(446a) Removal of Low Trace Ppb Level Perfluorooctanesulfonic Acid (PFOS) with ZIF-8 Coatings Involving Adsorbent Degradation

Per- and poly-fluoroalkyl compounds (PFAS) are group of anthropogenic and environmentally persistent organic chemicals, composed of hydrophobic-oleophobic aliphatic alkyl chain with the hydrogen atom either totally (per-) or partly (poly-fluoroalkyl) replaced by fluorine atoms¹. These compounds though widely used in industrial and commercial applications as surfactant, are considered top priority pollutants².

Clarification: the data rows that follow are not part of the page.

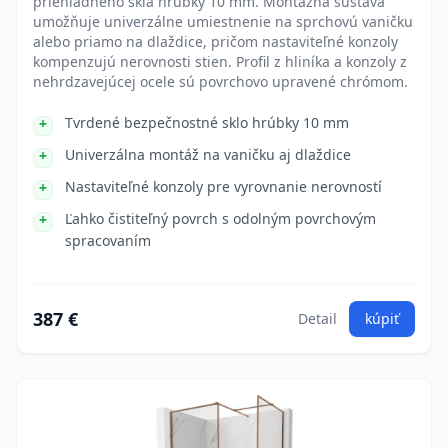
priehľadného skla hrúbky 10 mm. Montážna sústava
umožňuje univerzálne umiestnenie na sprchovú vaničku
alebo priamo na dlaždice, pričom nastaviteľné konzoly
kompenzujú nerovnosti stien. Profil z hliníka a konzoly z
nehrdzavejúcej ocele sú povrchovo upravené chrómom.
Tvrdené bezpečnostné sklo hrúbky 10 mm
Univerzálna montáž na vaničku aj dlaždice
Nastaviteľné konzoly pre vyrovnanie nerovností
Ľahko čistiteľný povrch s odolným povrchovým
spracovaním
387 €
Detail
kúpiť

Recently, ZIF-8 has also been suggested as promising candidate for removal of per- and poly-fluoroalkyl compounds (PFAS)^3,4. However, besides the limited literature, two major gaps are identified. First, the PFOA/PFOS removal adsorption experiments on ZIFs were performed at higher initial concentration (100 – 500 mg/L)^3,4 than those environmentally relevant (μg/L level)². So, even though high sorption capacities have been reported, the equilibrium PFAS concentration of the aqueous solution remains significantly (> 100 times) above the limit imposed by the EU directive 2020/2184 (0.5 μg/L)¹. Secondly, no clear understanding of the adsorption mechanism has been proposed. While Chen et.al. concluded that crystal structure and surface functionality are important parameters affecting PFOA adsorption on ZIFs³, no major insight in the PFOS adsorption mechanism on ZIF-8 and ZIF-67 were provided in the study by Konno et.al.⁴.

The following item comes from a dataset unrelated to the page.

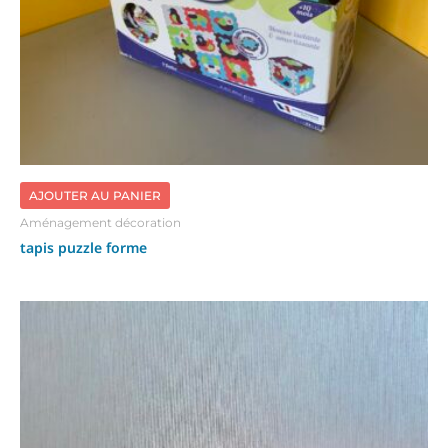
AJOUTER AU PANIER
Aménagement décoration
tapis puzzle forme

In this work, we report low trace level removal of PFOS i.e., 20 – 500 μg/L (ppb), from aqueous media by using a ZIF-8-based structured adsorbent. A ZIF-8 coated copper sheet (ZIF-8@Cu) composite was synthesized following a direct in-situ synthesis route at room temperature⁵ and was employed for PFOS removal when present in low trace ppb level concentration. The ZIF-8 coated copper sheet showed the highest removal rate (98 %) in comparison to different commercial AC and all-silica zeolites. The removal rate remained consistent over a wide range of concentration and additionally, no adsorbent leaching from the composite was noticed, which eradicated the need of additional steps such as filtration, centrifugation, unless needed for other adsorbents studied here. The composite displayed fast uptake with saturation reaching within 4h, irrespective of the initial concentration. However, the morphological and structural characterization revealed surface degradation of ZIF-8 crystals, along with a decline in the crystal size. The adsorption of PFOS on the ZIF-8 crystals was attributed to chemisorption, as the surface degradation surges with increase in PFOS concentration or with cyclic exposure at low concentrations. Methanol seemingly removed surface debris (partially), thus providing access to ZIF-8 crystals beneath surface debris. Overall, the findings demonstrate that at low trace level PFOS concentrations ZIF-8 can be considered a possible candidate for PFOS removal, as though it suffers slow surface degradation, it also removes efficiently PFOS molecules from aqueous solutions.

References

1. European Commission. Official Journal of the European Union 2019, 1–61 (2020).

2. Pauletto, P. S. & Bandosz, T. J. J Hazard Mater 425, 127810 (2022).

3. Chen, M. J. et al. Microporous and Mesoporous Materials 236, 202–210 (2016).

4. Konno, H., Nakasaka, Y., Yasuda, K., Omata, M. & Masuda, T. Catal Today 352, 220–226 (2020)

5. Sharma, R., Van Assche, T. R. C., Baron, G. V. & Denayer, J. F. M. Microporous Mesoporous Mater. 343, 112163 (2022).